Workqueue Threads

A workqueue is a kernel object that uses a dedicated thread to process work items in a first in, first out manner. Each work item is processed by calling the function specified by the work item. A workqueue is typically used by an ISR or a high-priority thread to offload non-urgent processing to a lower-priority thread so it does not impact time-sensitive processing.

Any number of workqueues can be defined (limited only by available RAM). Each workqueue is referenced by its memory address.

A workqueue has the following key properties:

  • A queue of work items that have been added, but not yet processed.

  • A thread that processes the work items in the queue. The priority of the thread is configurable, allowing it to be either cooperative or preemptive as required.

Regardless of workqueue thread priority the workqueue thread will yield between each submitted work item, to prevent a cooperative workqueue from starving other threads.

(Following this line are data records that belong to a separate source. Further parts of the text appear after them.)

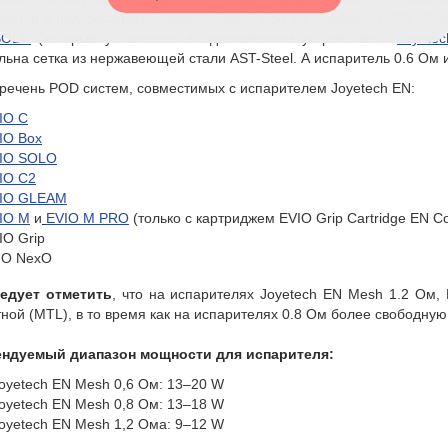
зуется в под-системах
Joyetech Evio C Pod Kit
,
Joyetech EVIO C2
SOLO
(который установлен в одноимённом устройстве –
Joyete
льна сетка из нержавеющей стали AST-Steel. А испаритель 0.6 Ом и
речень POD систем, совместимых с испарителем Joyetech EN:
IO C
IO Box
IO SOLO
IO C2
IO GLEAM
IO M
и
EVIO M PRO
(только с картриджем EVIO Grip Cartridge EN Co
IO Grip
O NexO
едует отметить
, что на испарителях Joyetech EN Mesh 1.2 Ом,
тной (MTL), в то время как на испарителях 0.8 Ом более свободну
ндуемый диапазон мощности для испарителя:
oyetech EN Mesh 0,6 Ом: 13–20 W
oyetech EN Mesh 0,8 Ом: 13–18 W
oyetech EN Mesh 1,2 Ома: 9–12 W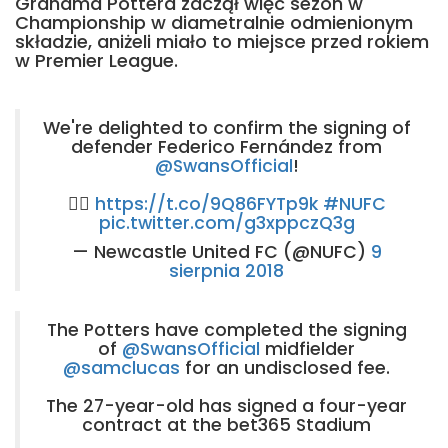
Grahama Pottera zaczął więc sezon w
Championship w diametralnie odmienionym
składzie, aniżeli miało to miejsce przed rokiem
w Premier League.
We're delighted to confirm the signing of
defender Federico Fernández from
@SwansOfficial
!
👉🏽
https://t.co/9Q86FYTp9k
#NUFC
pic.twitter.com/g3xppczQ3g
— Newcastle United FC (@NUFC)
9
sierpnia 2018
The Potters have completed the signing
of
@SwansOfficial
midfielder
@samclucas
for an undisclosed fee.
The 27-year-old has signed a four-year
contract at the bet365 Stadium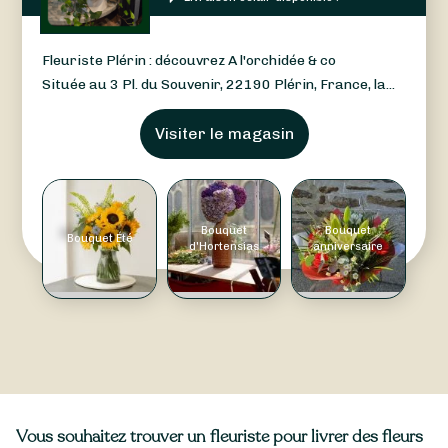
Fleuriste Plérin : découvrez A l'orchidée & co
Située au 3 Pl. du Souvenir, 22190 Plérin, France, la...
Visiter le magasin
Bouquet
Bouquet
Bouquet Été
d'Hortensias
anniversaire
Vous souhaitez trouver un fleuriste pour livrer des fleurs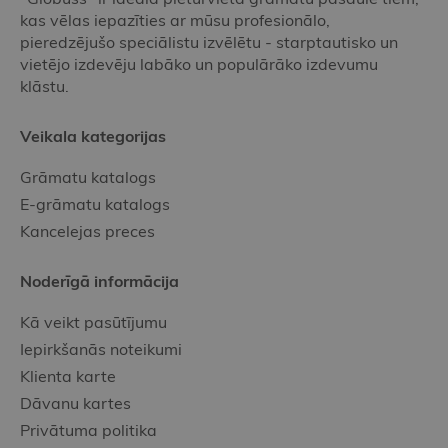
kas vēlas iepazīties ar mūsu profesionālo,
pieredzējušo speciālistu izvēlētu - starptautisko un
vietējo izdevēju labāko un populārāko izdevumu
klāstu.
Veikala kategorijas
Grāmatu katalogs
E-grāmatu katalogs
Kancelejas preces
Noderīgā informācija
Kā veikt pasūtījumu
Iepirkšanās noteikumi
Klienta karte
Dāvanu kartes
Privātuma politika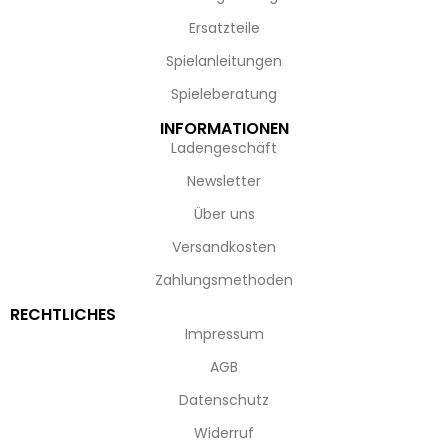
Ersatzteile
Spielanleitungen
Spieleberatung
INFORMATIONEN
Ladengeschäft
Newsletter
Über uns
Versandkosten
Zahlungsmethoden
RECHTLICHES
Impressum
AGB
Datenschutz
Widerruf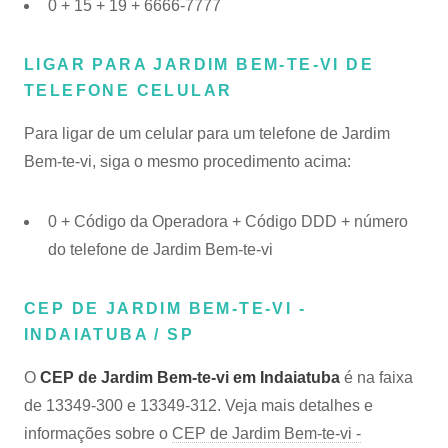
0 + 15 + 19 + 6666-7777
LIGAR PARA JARDIM BEM-TE-VI DE
TELEFONE CELULAR
Para ligar de um celular para um telefone de Jardim
Bem-te-vi, siga o mesmo procedimento acima:
0 + Código da Operadora + Código DDD + número
do telefone de Jardim Bem-te-vi
CEP DE JARDIM BEM-TE-VI -
INDAIATUBA / SP
O
CEP de Jardim Bem-te-vi em Indaiatuba
é na faixa
de 13349-300 e 13349-312. Veja mais detalhes e
informações sobre o
CEP de Jardim Bem-te-vi -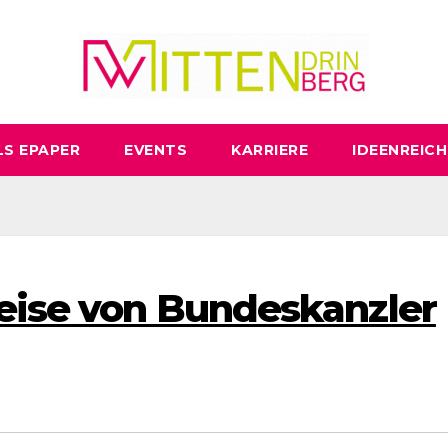
LS EPAPER
EVENTS
KARRIERE
IDEENREICH
Reise von Bundeskanzler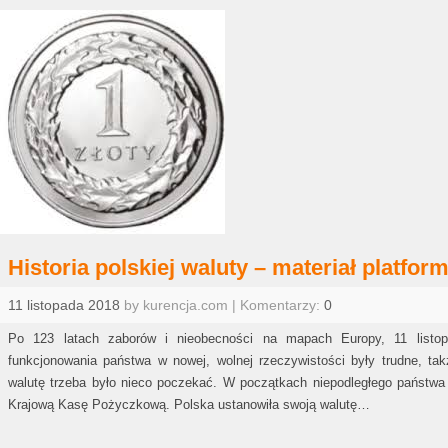
Historia polskiej waluty – materiał platfo
11 listopada 2018
by kurencja.com | Komentarzy:
0
Po 123 latach zaborów i nieobecności na mapach Europy, 11 listop
funkcjonowania państwa w nowej, wolnej rzeczywistości były trudne, ta
walutę trzeba było nieco poczekać. W początkach niepodległego państw
Krajową Kasę Pożyczkową. Polska ustanowiła swoją walutę…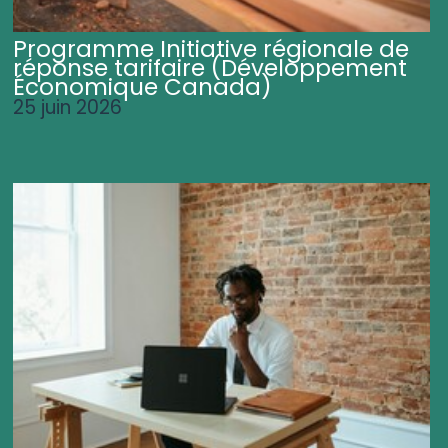
Programme Initiative régionale de
réponse tarifaire (Développement
Économique Canada)
25 juin 2026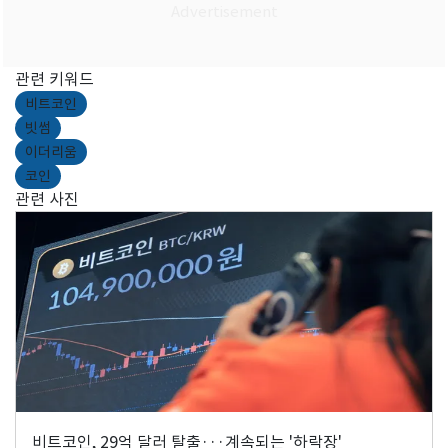
관련 키워드
비트코인
빗썸
이더리움
코인
관련 사진
비트코인, 29억 달러 탈출···계속되는 '하락장'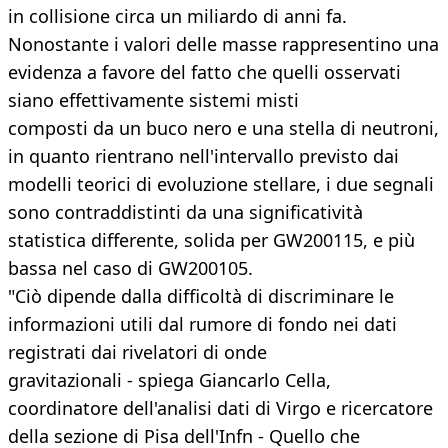
in collisione circa un miliardo di anni fa.
Nonostante i valori delle masse rappresentino una
evidenza a favore del fatto che quelli osservati
siano effettivamente sistemi misti
composti da un buco nero e una stella di neutroni,
in quanto rientrano nell'intervallo previsto dai
modelli teorici di evoluzione stellare, i due segnali
sono contraddistinti da una significatività
statistica differente, solida per GW200115, e più
bassa nel caso di GW200105.
"Ciò dipende dalla difficoltà di discriminare le
informazioni utili dal rumore di fondo nei dati
registrati dai rivelatori di onde
gravitazionali - spiega Giancarlo Cella,
coordinatore dell'analisi dati di Virgo e ricercatore
della sezione di Pisa dell'Infn - Quello che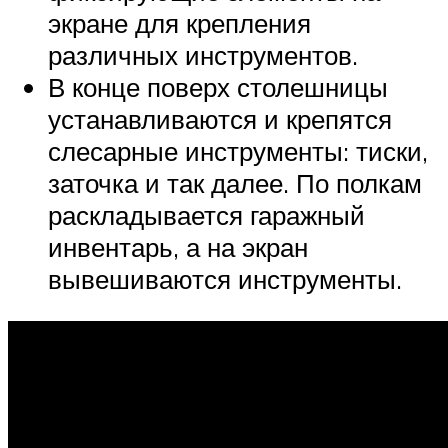
экране для крепления
различных инструментов.
В конце поверх столешницы
устанавливаются и крепятся
слесарные инструменты: тиски,
заточка и так далее. По полкам
раскладывается гаражный
инвентарь, а на экран
вывешиваются инструменты.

A workqueue must be initialized before it can be used. This sets its queue to empty and spawns the workqueue’s thread. The thread runs forever, but sleeps when no work items are available.

Note

The behavior described here is changed from the Zephyr workqueue implementation used prior to release 2.6. Among the changes are:

  • Precise tracking of the status of cancelled work items, so that the caller need not be concerned that an item may be processing when the cancellation returns. Checking of return values on cancellation is still required.

  • Direct submission of delayable work items to the queue with K_NO_WAIT rather than always going through the timeout API, which could introduce delays.

  • The ability to wait until a work item has completed or a queue has been drained.

  • Finer control of behavior when scheduling a delayable work item, specifically allowing a previous deadline to remain unchanged when a work item is scheduled again.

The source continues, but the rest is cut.